Late this morning, my wife and I hiked around Hines Lake at Robert Eastman Park; this park is in southwest Metro Denver, near the foot of the Dakota Hogback. On our lakeside hike, birds were rather sparse; sightings included a lone cormorant, several common mergansers, mallards, pied-billed grebes, red-winged blackbirds and a few ring-billed gulls.
Climbing back to the parking lot, however, I watched as waves of Townsend's solitaires moved from the foothills onto the Colorado Piedmont, funneling eastward through a break in the Hogback. Their annual vertical migration was likely accelerated by cold rain and snow in the upper foothills and mountains that began yesterday afternoon and ended this morning. Indeed, after breeding in open coniferous forest, Townsend's solitaires move to the lower foothills and Piedmont each autumn, switching from a mixed diet of insects and berries to a strict diet of juniper berries.

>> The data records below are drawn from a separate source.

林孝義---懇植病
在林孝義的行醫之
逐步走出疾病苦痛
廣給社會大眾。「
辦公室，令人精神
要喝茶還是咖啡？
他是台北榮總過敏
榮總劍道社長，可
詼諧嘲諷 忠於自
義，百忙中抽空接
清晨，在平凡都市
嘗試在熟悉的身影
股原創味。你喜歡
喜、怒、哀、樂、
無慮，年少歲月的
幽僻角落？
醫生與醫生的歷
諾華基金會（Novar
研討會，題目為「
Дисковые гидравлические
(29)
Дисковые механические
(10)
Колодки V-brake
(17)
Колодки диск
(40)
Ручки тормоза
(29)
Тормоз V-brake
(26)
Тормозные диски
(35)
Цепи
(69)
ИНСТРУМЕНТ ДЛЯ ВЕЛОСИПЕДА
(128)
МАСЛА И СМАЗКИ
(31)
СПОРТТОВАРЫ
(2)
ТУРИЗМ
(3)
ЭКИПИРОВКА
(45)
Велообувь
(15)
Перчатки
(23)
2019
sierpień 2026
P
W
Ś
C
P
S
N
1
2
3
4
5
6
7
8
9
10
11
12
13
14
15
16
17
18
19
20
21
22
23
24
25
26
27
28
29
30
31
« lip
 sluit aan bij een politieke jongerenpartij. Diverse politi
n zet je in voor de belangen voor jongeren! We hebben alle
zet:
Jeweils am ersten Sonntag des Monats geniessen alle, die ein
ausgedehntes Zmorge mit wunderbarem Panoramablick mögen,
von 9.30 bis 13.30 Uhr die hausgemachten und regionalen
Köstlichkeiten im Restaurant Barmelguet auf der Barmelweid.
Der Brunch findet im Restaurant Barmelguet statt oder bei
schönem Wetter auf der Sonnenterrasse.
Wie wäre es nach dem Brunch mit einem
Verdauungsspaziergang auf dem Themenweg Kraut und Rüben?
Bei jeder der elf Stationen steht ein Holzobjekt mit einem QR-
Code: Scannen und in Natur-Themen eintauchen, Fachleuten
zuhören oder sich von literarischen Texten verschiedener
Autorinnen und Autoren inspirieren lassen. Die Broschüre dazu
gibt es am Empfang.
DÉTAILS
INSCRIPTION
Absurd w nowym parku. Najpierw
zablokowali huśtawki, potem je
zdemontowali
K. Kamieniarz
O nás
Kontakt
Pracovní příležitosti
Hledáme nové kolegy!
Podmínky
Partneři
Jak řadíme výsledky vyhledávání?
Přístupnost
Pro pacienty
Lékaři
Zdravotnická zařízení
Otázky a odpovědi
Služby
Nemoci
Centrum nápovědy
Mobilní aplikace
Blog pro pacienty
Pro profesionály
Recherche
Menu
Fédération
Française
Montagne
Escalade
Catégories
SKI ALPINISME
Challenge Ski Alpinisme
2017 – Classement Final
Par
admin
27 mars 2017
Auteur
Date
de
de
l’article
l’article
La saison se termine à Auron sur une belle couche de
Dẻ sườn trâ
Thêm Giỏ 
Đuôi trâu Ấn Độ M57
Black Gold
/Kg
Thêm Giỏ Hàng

Once settled in for the winter, the solitaires are highly territorial, defending their berry cache from one another (though they still must contend with robins, waxwings and other berry consumers). Our resident solitaire arrived on the farm several days ago, delivering his high-pitched call from the top of a large honeylocust. Just yesterday, I watched as he chased another solitaire from the property, ensuring an ample supply of berries to survive the winter.